Tomlinson et al. provide a rigorous, usage-based snapshot of how workers and an LLM actually interact at scale and what that implies for occupational applicability today. The strongest, repeatedly measured signal is that AI is acting as an information and writing partner, a coach, aide, or explainer. Exposure concentrates where communicating information is central to the job; it is minimal for LLMs in hands-on physical roles. The authors’ careful separation of user goals and AI actions, and their construction of an AI applicability score, make this one of the most informative empirical baselines for policy, workforce planning, and curriculum design. It doesn’t tell us how firms will reorganize around these capabilities; it tells us, with evidence, where the capabilities fit right now and that is precisely what decision-makers need in 2025. 

Primary source: Tomlinson, Jaffe, Wang, Counts, Suri, “Working with AI: Measuring the Occupational Implications of Generative AI,” arXiv:2507.07935, v3, July 22, 2025. (Microsoft Research publication page also lists the preprint). (arXiv, microsoft.com)

FAQ

Q1: What is the Microsoft Research AI report about?

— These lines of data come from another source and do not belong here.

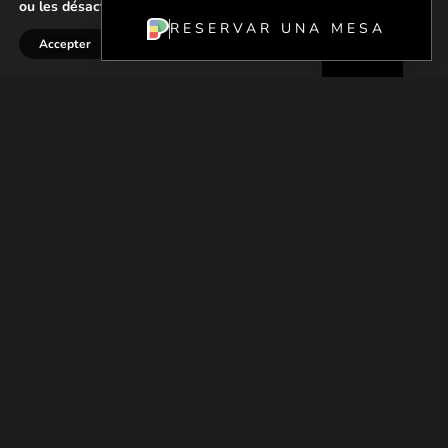
ou les désactiver dans les
paramètres
.
ES
RESERVAR UNA MESA
Accepter
Rejeter
Réglages
FR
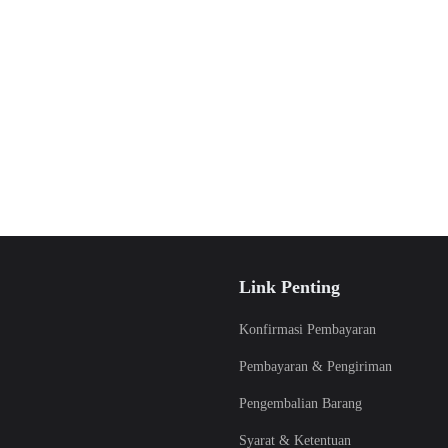
Link Penting
Konfirmasi Pembayaran
Pembayaran & Pengiriman
Pengembalian Barang
Syarat & Ketentuan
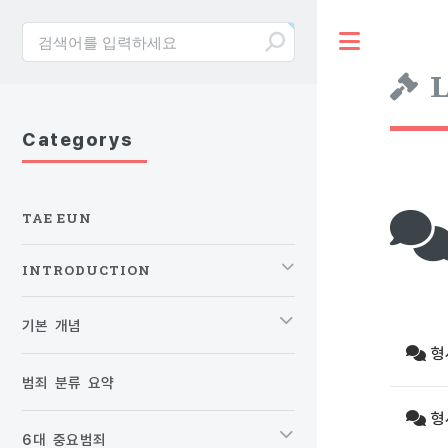
Toggle
L
Categorys
TAE EUN
INTRODUCTION
기본 개념
형
범죄 분류 요약
형
6대 중요범죄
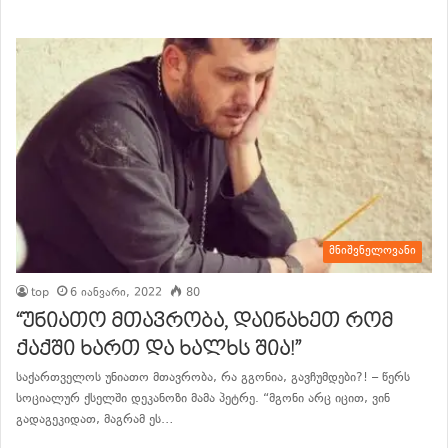
მნიშვნელოვანი
top
6 იანვარი, 2022
80
“უნიათო მთავრობა, დაინახეთ რომ
ქაქში ხართ და ხალხს შია!”
საქართველოს უნიათო მთავრობა, რა გგონია, გავჩუმდები?! – წერს
სოციალურ ქსელში დეკანოზი მამა პეტრე. “მგონი არც იცით, ვინ
გადაგეკიდათ, მაგრამ ეს…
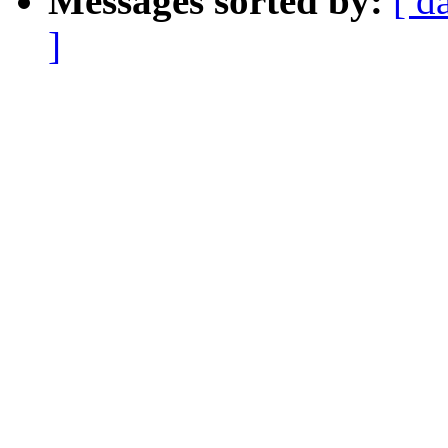
Messages sorted by:
[ d
]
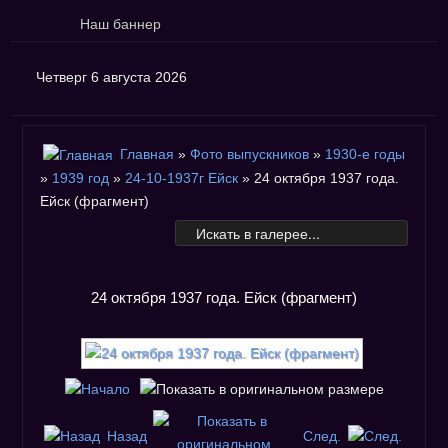
Наш баннер
Четверг 6 августа 2026
Главная
»
Фото выпускников
»
1930-е годы
»
1939 год
»
24-10-1937г Ейск
» 24 октября 1937 года.
Ейск (фрагмент)
24 октября 1937 года. Ейск (фрагмент)
Назад
След.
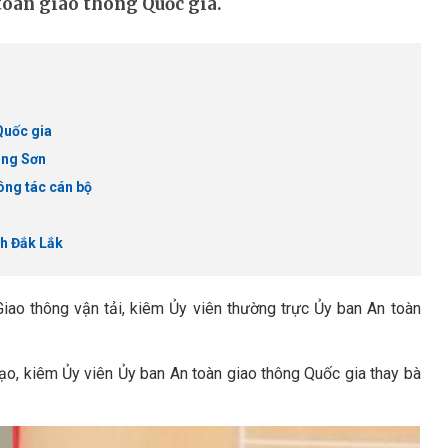
toàn giao thông Quốc gia.
Quốc gia
ạng Sơn
ông tác cán bộ
h Đắk Lắk
ao thông vận tải, kiêm Ủy viên thường trực Ủy ban An toàn
ạo, kiêm Ủy viên Ủy ban An toàn giao thông Quốc gia thay bà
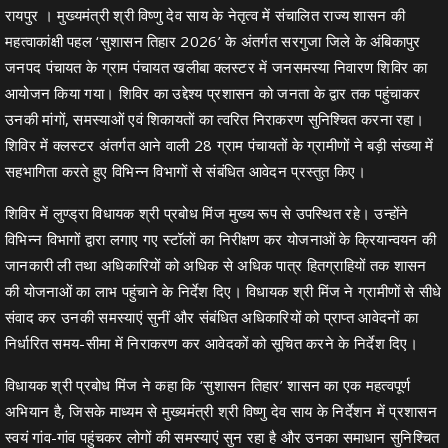
रायपुर । मुख्यमंत्री श्री विष्णु देव साय के नेतृत्व में संचालित राज्य शासन की
महत्वाकांक्षी पहल ‘सुशासन तिहार 2026’ के अंतर्गत सरगुजा जिले के अंबिकापुर
जनपद पंचायत के ग्राम पंचायत खलीबा क्लस्टर में जनसमस्या निवारण शिविर का
आयोजन किया गया। शिविर का उद्देश्य प्रशासन को जनता के द्वार तक पहुंचाकर
उनकी मांगों, समस्याओं एवं शिकायतों का त्वरित निराकरण सुनिश्चित करना रहा।
शिविर में क्लस्टर अंतर्गत आने वाली 28 ग्राम पंचायतों के ग्रामीणों ने बड़ी संख्या में
सहभागिता करते हुए विभिन्न विभागों से संबंधित आवेदन प्रस्तुत किए।
शिविर में लुण्ड्रा विधायक श्री प्रबोध मिंज मुख्य रूप से उपस्थित रहे। उन्होंने
विभिन्न विभागों द्वारा लगाए गए स्टॉलों का निरीक्षण कर योजनाओं के क्रियान्वयन की
जानकारी ली तथा अधिकारियों को अधिक से अधिक पात्र हितग्राहियों तक शासन
की योजनाओं का लाभ पहुंचाने के निर्देश दिए। विधायक श्री मिंज ने ग्रामीणों से सीधे
संवाद कर उनकी समस्याएं सुनीं और संबंधित अधिकारियों को प्राप्त आवेदनों का
निर्धारित समय-सीमा में निराकरण कर आवेदकों को सूचित करने के निर्देश दिए।
विधायक श्री प्रबोध मिंज ने कहा कि ‘सुशासन तिहार’ शासन का एक महत्वपूर्ण
अभियान है, जिसके माध्यम से मुख्यमंत्री श्री विष्णु देव साय के निर्देशन में प्रशासन
स्वयं गांव-गांव पहुंचकर लोगों की समस्याएं सुन रहा है और उनका समाधान सुनिश्चित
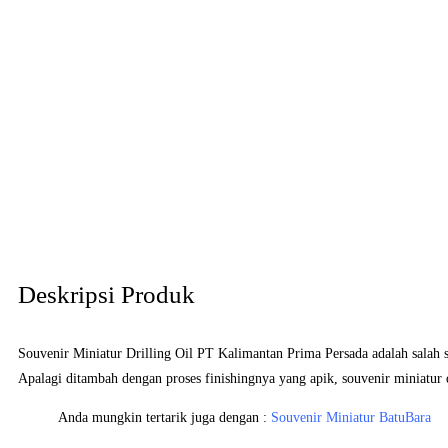
Deskripsi Produk
Souvenir Miniatur Drilling Oil PT Kalimantan Prima Persada adalah salah 
Apalagi ditambah dengan proses finishingnya yang apik, souvenir miniatur 
Anda mungkin tertarik juga dengan :
Souvenir Miniatur BatuBara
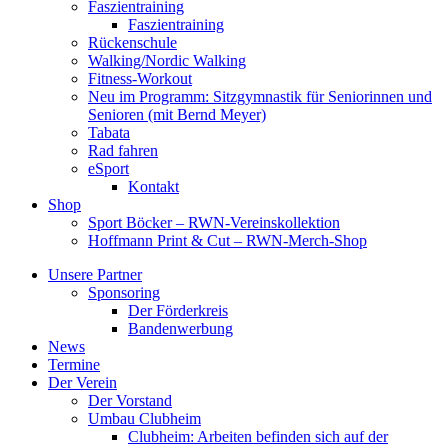
Faszientraining
Faszientraining
Rückenschule
Walking/Nordic Walking
Fitness-Workout
Neu im Programm: Sitzgymnastik für Seniorinnen und
Senioren (mit Bernd Meyer)
Tabata
Rad fahren
eSport
Kontakt
Shop
Sport Böcker – RWN-Vereinskollektion
Hoffmann Print & Cut – RWN-Merch-Shop
Unsere Partner
Sponsoring
Der Förderkreis
Bandenwerbung
News
Termine
Der Verein
Der Vorstand
Umbau Clubheim
Clubheim: Arbeiten befinden sich auf der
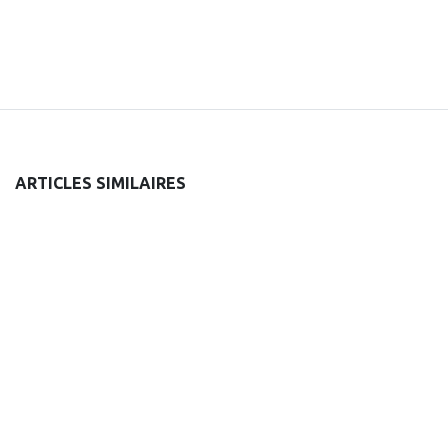
ARTICLES SIMILAIRES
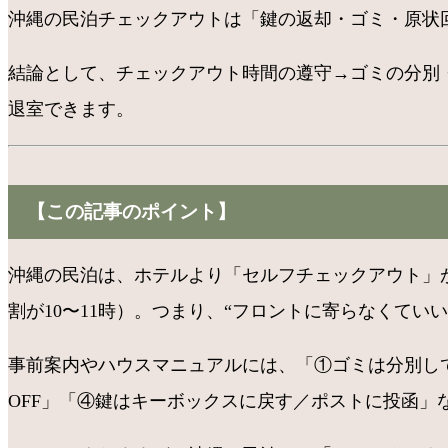
沖縄の民泊チェックアウトは「鍵の返却・ゴミ・原状
結論として、チェックアウト時間の遵守→ゴミの分別・
退室できます。
【この記事のポイント】
沖縄の民泊は、ホテルより「セルフチェックアウト」が基
割が10〜11時）。つまり、“フロントに寄らなくて
事前案内やハウスマニュアルには、「①ゴミは分別し
OFF」「④鍵はキーボックスに戻す／ポストに投函」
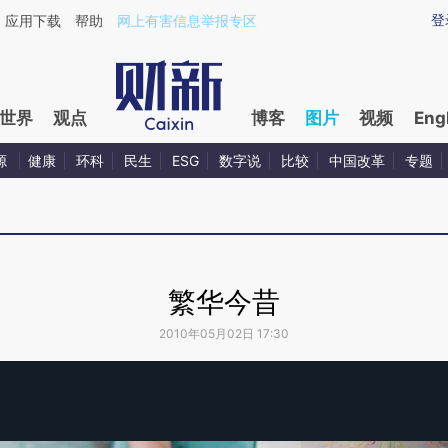
登
应用下载
帮助
网上有害信息举报专区
世界
观点
博客
图片
视频
Eng
源
健康
环科
民生
ESG
数字说
比较
中国改革
专题
繁华今昔
2010年05月02日 17:30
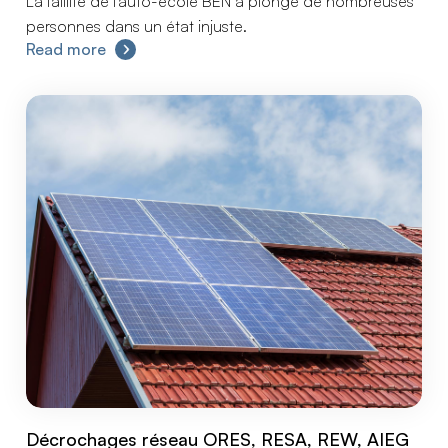
La faillite de l'auto-école BEN a plongé de nombreuses
personnes dans un état injuste.
Read more
Décrochages réseau ORES, RESA, REW, AIEG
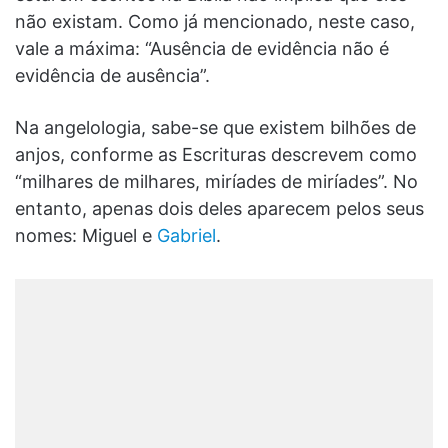
não existam. Como já mencionado, neste caso,
vale a máxima: “Ausência de evidência não é
evidência de ausência”.
Na angelologia, sabe-se que existem bilhões de
anjos, conforme as Escrituras descrevem como
“milhares de milhares, miríades de miríades”. No
entanto, apenas dois deles aparecem pelos seus
nomes: Miguel e
Gabriel
.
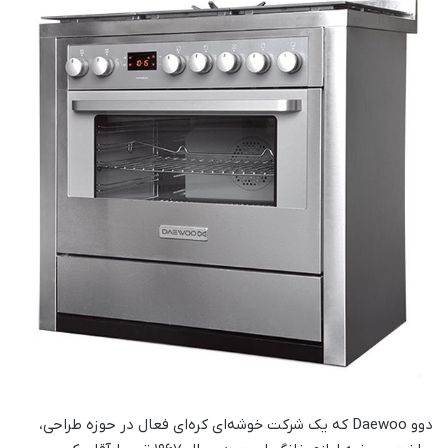
دوو Daewoo که یک شرکت خوشه‌ای کره‌ای فعال در حوزه طراحی،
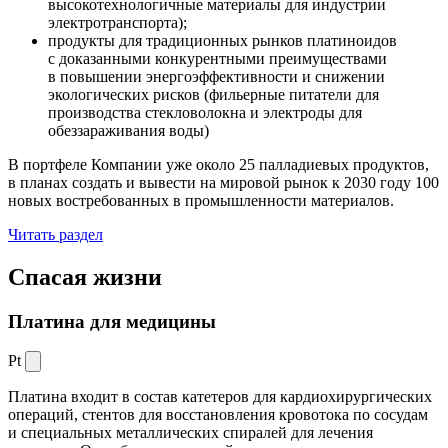
высокотехнологичные материалы для индустрии
электротранспорта);
продукты для традиционных рынков платиноидов
с доказанными конкурентными преимуществами
в повышении энергоэффективности и снижении
экологических рисков (фильерные питатели для
производства стекловолокна и электроды для
обеззараживания воды)
В портфеле Компании уже около 25 палладиевых продуктов,
в планах создать и вывести на мировой рынок к 2030 году 100
новых востребованных в промышленности материалов.
Читать раздел
Спасая жизни
Платина для медицины
Pt
Платина входит в состав катетеров для кардиохирургических
операций, стентов для восстановления кровотока по сосудам
и специальных металлических спиралей для лечения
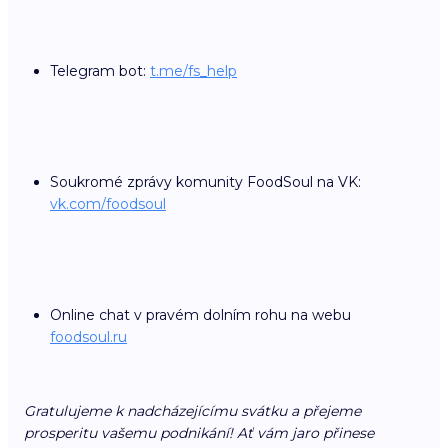
Telegram bot:
t.me/fs_help
Soukromé zprávy komunity FoodSoul na VK:
vk.com/foodsoul
Online chat v pravém dolním rohu na webu
foodsoul.ru
Gratulujeme k nadcházejícímu svátku a přejeme
prosperitu vašemu podnikání! Ať vám jaro přinese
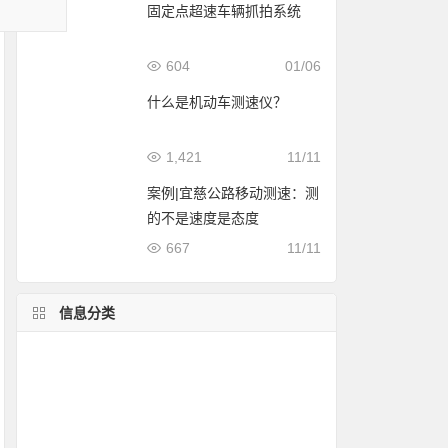
固定点超速车辆抓拍系统
604
01/06
什么是机动车测速仪？
1,421
11/11
案例|宜慈公路移动测速：测
的不是速度是态度
667
11/11
信息分类
雷达测速仪介绍
测评
测速知识
测速仪安装
雷达测速仪精度
雷达测速原理
测球速
列车测速
移动测速案例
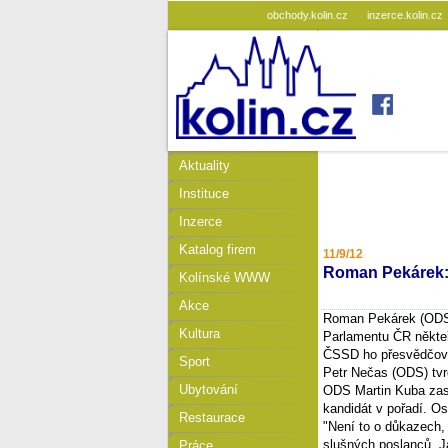
obchody.kolin.cz
inzerce.kolin.cz
Aktuality
Instituce
Inzerce
Katalog firem
11/9/12
Roman Pekárek:
Kolínské WWW
Akce
Roman Pekárek (ODS)
Kultura
Parlamentu ČR někteří
ČSSD ho přesvědčova
Sport
Petr Nečas (ODS) tvr
Ubytování
ODS Martin Kuba zase
kandidát v pořadí. O
Restaurace
"Není to o důkazech,
slušných poslanců. J
Práce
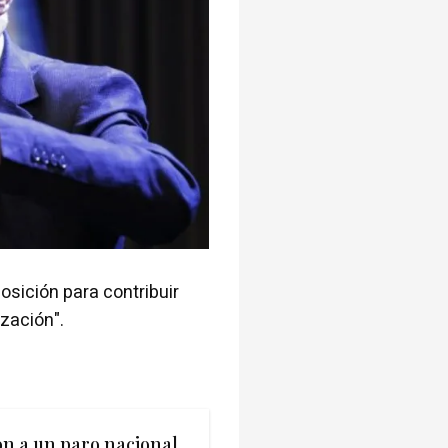
osición para contribuir
ización".
on a un paro nacional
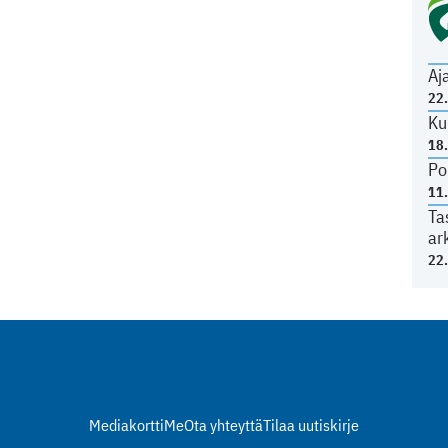
Aj
22
Ku
18
Po
11
Ta
ar
22
Mediakortti
Me
Ota yhteyttä
Tilaa uutiskirje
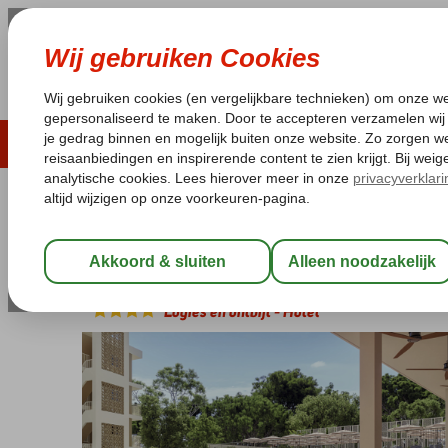
ZOMER 2026
LAST MINUTES
WIN
Pakketgarantie
Laagsteprijsgarantie*
Geen f
Spanje
Home
Balearen
Mallorca
Ca'n Pastilla
Alua Linda Mallor
Alua Linda Mallorca
Logies en ontbijt
-
Hotel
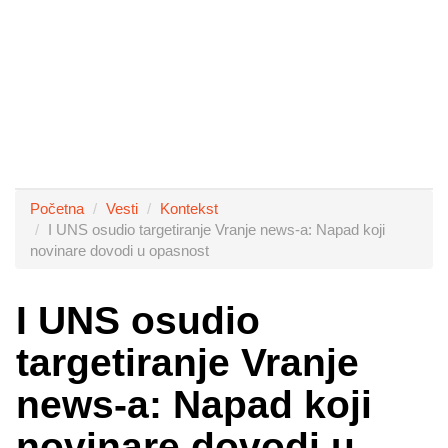
Početna
Vesti
Kontekst
I UNS osudio targetiranje Vranje news-a: Napad koji
novinare dovodi u opasnost
I UNS osudio
targetiranje Vranje
news-a: Napad koji
novinare dovodi u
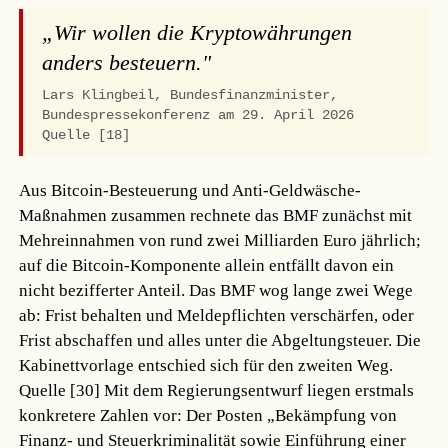
„Wir wollen die Kryptowährungen
anders besteuern."
Lars Klingbeil, Bundesfinanzminister,
Bundespressekonferenz am 29. April 2026
Quelle [18]
Aus Bitcoin-Besteuerung und Anti-Geldwäsche-
Maßnahmen zusammen rechnete das BMF zunächst mit
Mehreinnahmen von rund zwei Milliarden Euro jährlich;
auf die Bitcoin-Komponente allein entfällt davon ein
nicht bezifferter Anteil. Das BMF wog lange zwei Wege
ab: Frist behalten und Meldepflichten verschärfen, oder
Frist abschaffen und alles unter die Abgeltungsteuer. Die
Kabinettvorlage entschied sich für den zweiten Weg.
Quelle [30]
Mit dem Regierungsentwurf liegen erstmals
konkretere Zahlen vor: Der Posten „Bekämpfung von
Finanz- und Steuerkriminalität sowie Einführung einer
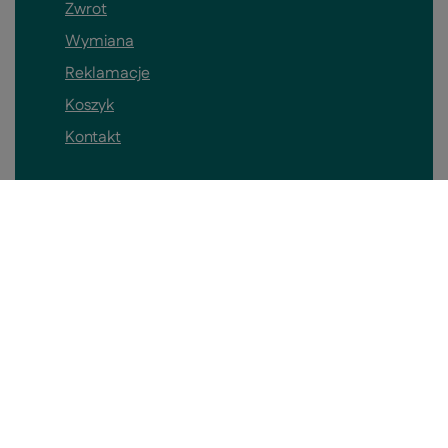
Zwrot
Wymiana
Reklamacje
Koszyk
Kontakt
Konto
Pomieszczenia
Informacje o sklepie
Skontaktuj się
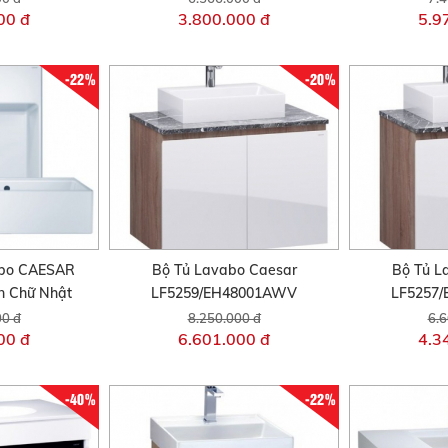
00 đ
3.800.000 đ
5.9
-22%
-20%
abo CAESAR
Bộ Tủ Lavabo Caesar
Bộ Tủ L
n Chữ Nhật
LF5259/EH48001AWV
LF5257
00 đ
8.250.000 đ
6.6
00 đ
6.601.000 đ
4.3
-40%
-22%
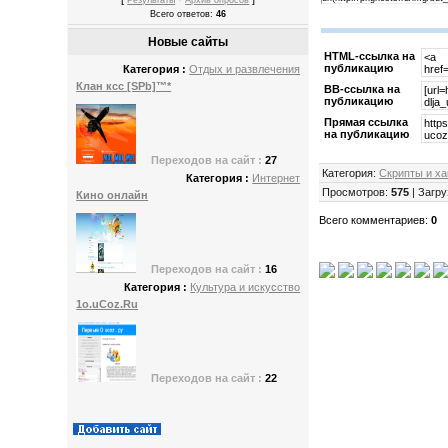
Результаты
Архив опросов
Всего ответов:
46
Новые сайты
HTML-cсылка на
публикацию
Категория :
Отдых и развлечения
Клан ксс [SPb]™*
BB-cсылка на
публикацию
Прямая ссылка
на публикацию
Переходов
на сайт :
27
Категория
:
Скрипты и ха
Категория :
Интернет
Просмотров
:
575
|
Загру
Кино онлайн
Всего комментариев
:
0
Переходов
на сайт :
16
Категория :
Культура и искусство
1o.uСoz.Ru
Переходов
на сайт :
22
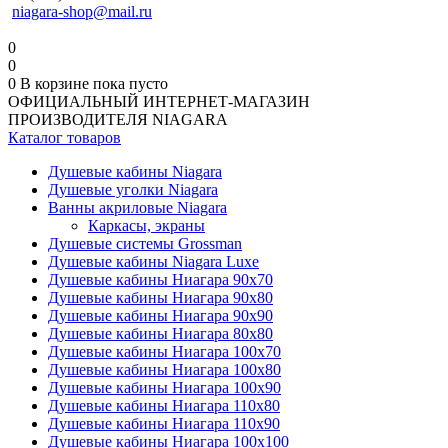
niagara-shop@mail.ru
0
0
0
В корзине
пока пусто
ОФИЦИАЛЬНЫЙ ИНТЕРНЕТ-МАГАЗИН
ПРОИЗВОДИТЕЛЯ NIAGARA
Каталог товаров
Душевые кабины Niagara
Душевые уголки Niagara
Ванны акриловые Niagara
Каркасы, экраны
Душевые системы Grossman
Душевые кабины Niagara Luxe
Душевые кабины Ниагара 90x70
Душевые кабины Ниагара 90x80
Душевые кабины Ниагара 90x90
Душевые кабины Ниагара 80x80
Душевые кабины Ниагара 100x70
Душевые кабины Ниагара 100x80
Душевые кабины Ниагара 100x90
Душевые кабины Ниагара 110x80
Душевые кабины Ниагара 110x90
Душевые кабины Ниагара 100x100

The report analyzes over 200,000 user–AI conversations to understand how generative AI supports or replaces human tasks across different occupations.

Q2: Which jobs are most affected by generative AI?

 The report finds AI is most involved in knowledge work like software development, data analysis, and writing, while being less involved in hands-on or interpersonal roles such as healthcare, teaching, and skilled trades.

Q3: What are the socioeconomic implications of AI’s impact on jobs?

 AI can act as a career accelerator for some while replacing others, raising concerns about digital inequality. For example, workers in outsourced customer support roles in emerging economies may face job losses if LLMs handle tasks more cheaply.